How do I format errors for logging?

Use toLoggableFormat to convert any ErrorType into a clean, structured JSON object suitable for logging services.

import { toLoggableFormat } from '@satoshibits/functional-errors';

const result = await someOperation();

if (!result.success) {
  const loggableError = toLoggableFormat(result.error);
  // loggableError is a plain object with tag, message, context, cause, etc.
  console.log(JSON.stringify(loggableError, null, 2));
}

API Reference

Core Types

  • Result<T, E>: A container for a successful (Ok) or failed (Err) operation.
  • ErrorType: A union of all 7 error types defined in this library.

Error Constructors

  • createConfigurationError(message, context?)
  • createOperationalError(message, retryable, context?)
  • createCriticalError(message, cause?, context?)
  • createValidationError(message, fields?, context?)
  • createRetryError(attempts, lastError, context?)
  • createCircuitBreakerError(state, nextAttempt?, context?)
  • createTimeoutError(operationName, timeoutMs, context?)

Type Guards

  • isConfigurationError(error)
  • isOperationalError(error)
  • isCriticalError(error)
  • isValidationError(error)
  • isRetryError(error)
  • isCircuitBreakerError(error)
  • isTimeoutError(error)
  • isRetryable(error): Checks if error.retryable === true.
  • isRecoverable(error): Checks if error.recoverable === true.

Resilience

  • retry(fn, config?): Retries an async function that returns a Result.
  • retrySync(fn, config?): Retries a sync function that returns a Result.
  • createRetry(fn, config?): Creates a reusable retry-wrapped function.
  • createCircuitBreaker(fn, config?): Wraps a function with a circuit breaker.
  • CircuitBreakerManual: A class for manual control over a circuit breaker's state.

Result Utilities

  • tryCatch(fn, errorMapper): Converts a Promise-based function that can throw into one that returns a Result.
  • tryCatchSync(fn, errorMapper): Converts a synchronous function that can throw into one that returns a Result.

Error Handlers

  • handleErrorType(error, handlers): Executes a handler based on the error's tag.
  • recoverWithDefault(defaultValue, predicate?): Replaces an error with a default value.
  • recoverWith(strategies): Chains multiple recovery functions.
  • toLoggableFormat(error): Converts an error into a plain JSON object for logging.
  • mapError(transformer): Transforms the error inside a Result.
  • withContext(context): Creates a function to add context to an error.

Design Philosophy

This library is intentionally focused.

  1. Error Taxonomy is the Core Value: Providing a clear, standard set of error types is the primary goal.
  2. Resilience via Cockatiel: We don't reinvent the wheel.

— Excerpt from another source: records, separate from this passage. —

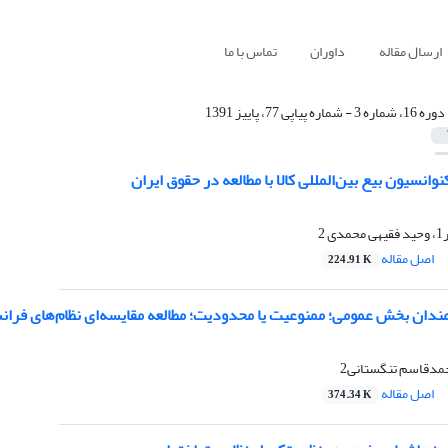
ارسال مقاله
داوران
تماس با ما
دوره 16، شماره 3 - شماره پیاپی 77، پاییز 1391
نوانسیون بیع‌ بین‌المللی کالا با مطالعه در حقوق ایران
 2
اصل مقاله
224.91 K
دان بخش عمومی؛ ممنوعیت یا محدودیت؛ مطالعه مقایسه‌ای نظام‌های فرانس
اصل مقاله
374.34 K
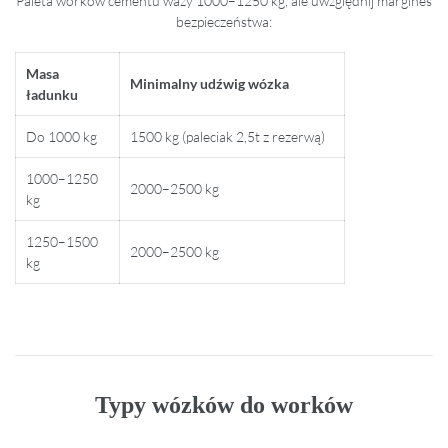
Paleta worków cementu waży 1000–1250 kg, ale uwzględnij margines
bezpieczeństwa:
Masa
Minimalny udźwig wózka
ładunku
Do 1000 kg
1500 kg (paleciak 2,5t z rezerwą)
1000–1250
2000–2500 kg
kg
1250–1500
2000–2500 kg
kg
Typy wózków do worków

Resilience patterns are thin, Result-aware wrappers around the excellent cockatiel library.
  3. Composability: All functions are pure and designed to be composed, working seamlessly with @satoshibits/functional.

Migration from v1.x

v2.0.0 is a clean break from v1.x. Key changes:

Removed:

  • RateLimitError and AuthenticationError (too specific, use OperationalError with context instead)
  • categorizeError() (naive pattern matching, users should be explicit)
  • errorToJSON/errorFromJSON (userland concern, replaced by toLoggableFormat)
  • filterError, aggregateResults (trivial utilities)
  • ValidationAccumulator and related functions (out of scope; use a simple array and reduce instead)
  • LRUCache (out of scope, use lru-cache)
  • Custom retry/circuit breaker implementations (replaced with cockatiel wrappers)

Changed:

  • Retry and circuit breaker are now powered by cockatiel. The API is similar but not identical.
  • Removed Object.freeze() overhead from error constructors for better performance.
  • Removed runtime validation from constructors (rely on TypeScript).